Trace Collection

Trace collection in PyTorch is enabled by wrapping the training/inference loop in a profile context. A couple of useful options to know about are tracing schedule and trace handler. The tracing schedule allows the user to specify how many steps we can skip, wait, warmup the profiler, record the activity and finally how many times to repeat the process. During the warmup, the profiler is running but no events are being recorded hence there is no profiling overhead. The trace handler allows to specify the output folder along with the option to gzip the trace file. Given that trace files can easily run into hundreds of MBs this is useful to have.

The profile context also gives options to record either or both CPU and GPU events using the activities argument.
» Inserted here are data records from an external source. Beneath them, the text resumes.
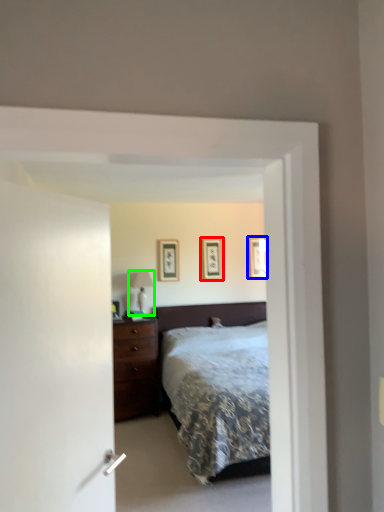 Question: Estimate the real-world distances between objects in this image. Which object is farther from picture frame (highlighted by a red box), picture frame (highlighted by a blue box) or table lamp (highlighted by a green box)?

Choices:
 (A) picture frame
 (B) table lamp

Answer: (B) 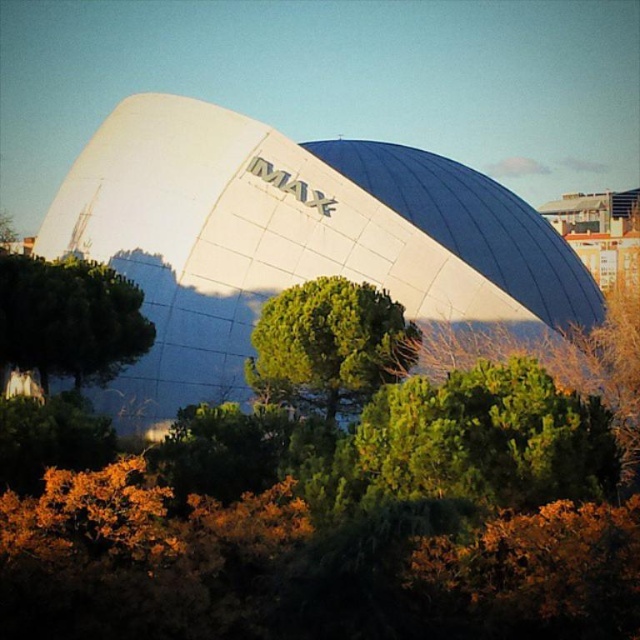 You are standing in front of the IMAX building and want to walk towards the green leafy tree at center. Which direction should you walk to avoid the green leafy tree at left?

Since the green leafy tree at center is closer to you than the green leafy tree at left, you should walk directly towards the green leafy tree at center. The green leafy tree at left is behind the green leafy tree at center, so walking straight ahead will naturally avoid it.

You are standing in front of the IMAX building and want to walk from the green leafy tree at left to the green leafy tree at center. How far will you have to walk?

The green leafy tree at center is 9.83 meters away from the green leafy tree at left, so you will have to walk 9.83 meters to reach the center tree from the left one. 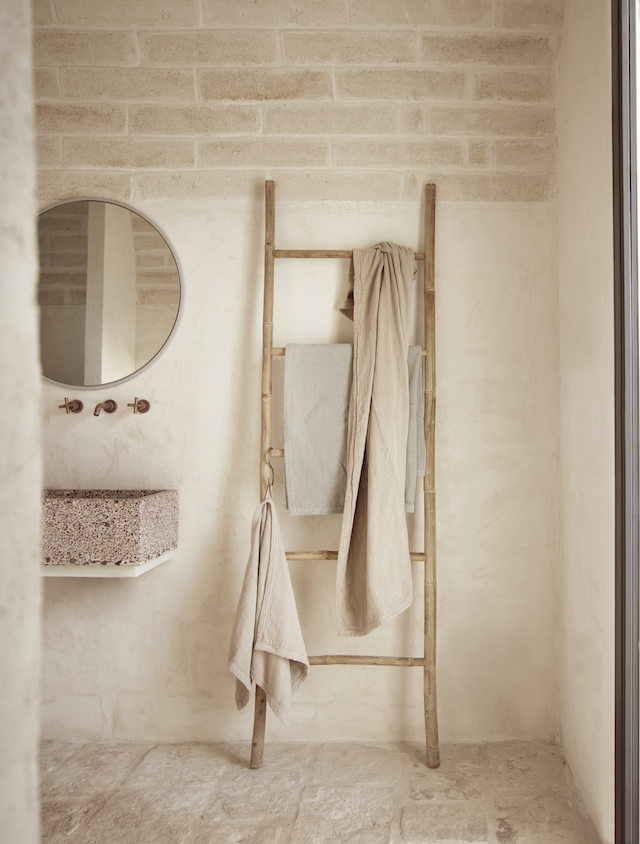 Find the location of `sink`. sink is located at coordinates (109, 522). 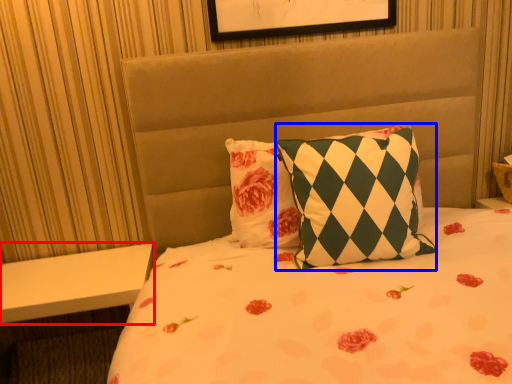 Question: Which object appears farthest to the camera in this image, table (highlighted by a red box) or pillow (highlighted by a blue box)?

Choices:
 (A) table
 (B) pillow

Answer: (A) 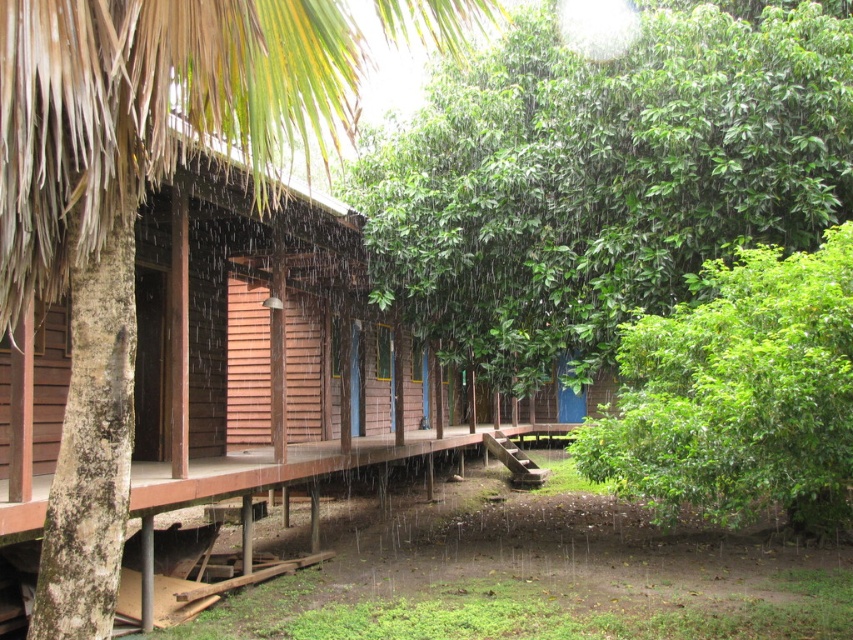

Users can also record the shapes of the tensors with record_shapes argument and collect the python call stack with the with_stack argument. The with_stack argument is especially helpful in connecting the trace event to the source code, which enables faster debugging. The profile_memory option allows tracking tensor memory allocations and deallocations.

To profile, wrap the code in the profile context manager as shown below.

from torch.profiler import profile, schedule, tensorboard_trace_handler

tracing_schedule = schedule(skip_first=5, wait=5, warmup=2, active=2, repeat=1)
trace_handler = tensorboard_trace_handler(dir_name=/output/folder, use_gzip=True)

with profile(
  activities = [ProfilerActivity.CPU, ProfilerActivity.CUDA],
  schedule = tracing_schedule,
  on_trace_ready = trace_handler,
  profile_memory = True,
  record_shapes = True,
  with_stack = True
) as prof:

    for step, batch_data in enumerate(data_loader):
        train(batch_data)
        prof.step()

Line 17 in the code snippet above signals to the profiler that a training iteration has completed.